Do people in long-term comas grow old?

Have there been any instances of children in long term comas growing up, growing bigger and older?

Or adults reaching senility?

Does the body just grow as normal, or are there differences?

People in comas grow older just as ‘normal’ people do. A coma is merely a mental state (like sleeping except you’re not asleep). Other than that the body continues just as it would were the person conscious.

As for becoming senile I don’t know how or even if that could be determined given the ‘unconscious’ (I know that isn’t exactly correct) state.

As an aside to people in comas sleep? By hooking them up to an EEG can it be determined that there is an ‘awake’ coma and an ‘asleep’ coma?

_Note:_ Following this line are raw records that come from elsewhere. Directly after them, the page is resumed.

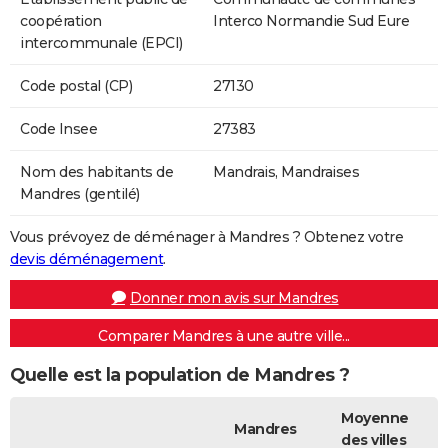
coopération
Interco Normandie Sud Eure
intercommunale (EPCI)
Code postal (CP)
27130
Code Insee
27383
Nom des habitants de
Mandrais, Mandraises
Mandres (gentilé)
Vous prévoyez de déménager à Mandres ? Obtenez votre
devis déménagement
.
Donner mon avis sur Mandres
Comparer Mandres à une autre ville...
Quelle est la population de Mandres ?
Moyenne
Mandres
des villes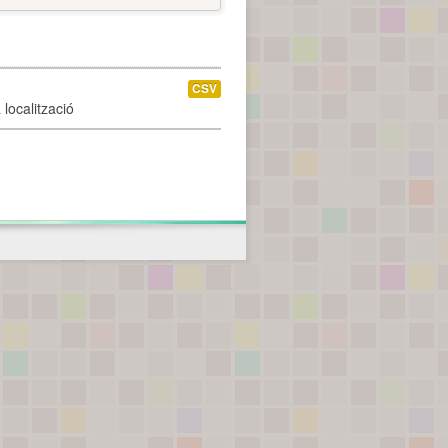
CSV
localització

Yes. Read Awakenings by Oliver Sacks. Although that wasn’t so much a coma as a variant of Parkinson’s.

And there is this poor girl: http://abcnews.go.com/sections/us/DailyNews/santo000807.html

In a coma, muscles atrophy, so I’d think that there would be abnormalities.

What’s the longest anyone has ever been in a coma and then awakened?

Can you imagine watching your daughter grow from a toddler to an adult while lying, unmoving, in a hospital bed?
I can’t.

Ooh, I’m gonna keep an eye on this thread… I’ve been developing an idea for a script in which a pre-pubescent girl is put into a coma, comes out of it when she’s into her 20’s (miraculously, without significant physical damage to her brain), and learns how to cope with this, in essence, instant adulthood.

SPOOFE, Hollywood depictions (like the Dead Zone) aside, it seldom happens that someone who’s been in a coma for an extended period of time recovers without substantial mental deficits. It’s not my field, so I won’t say it never happens, but you should do some research before you make this a central part of your plot.

SPOOFE, there was a book I read as a youngster, by like Christopher Pike or somebody, in which this girl was put into a coma when her mother was killed. She then awakes at age seventeen or so, completely weirded out by her adult status.

And in kind of a deus ad machina (i know, i know- whatever), she was in a weird coma, where she could be led around and aided in basic hygiene- and movement-based activities (so but she could walk and everything when she woke up).

jb

I read a book somewhat like this. It was called The Other Side of Dark, and was written by Joan Lowery Nixon. It involved a girl going into a coma when she was maybe 12 or 13, and waking up when she was 16 or 17. So not exactly pre-pubescent, but she had some issues to deal with.

that’s the book! it was the boyfriend, right?

jb

Also of interest is Between the Darkness and the Dawn, a 1985 made-for-TV movie. It starred Elizabeth Montgomery as a woman who goes into a coma at the age of 17, and awakes one day decades later, unaware that time has elapsed. I recall that the scene where her mother explains that her little sister got married and moved away, and that she is now in her 30s (or 40s?), is pretty riveting. A good deal of the plot centered around how the man her sister married had been Montgomery’s “steady” at the time she slipped into the coma. There is also, of course, a bit about how she can’t believe that the star of Death Valley Days was elected President.

The story was fictional. Similar issues are dealt with in Ira Levin’s novel Son of Rosemary, his rather disappointing sequel to Rosemary’s Baby. It starts out with Rosemary awakening after decades in a coma, and learning that her son is now an international celebrity. She then has to figure out if he is really the heroic do-gooder he is taken to be, or if it is all a diabolical pose.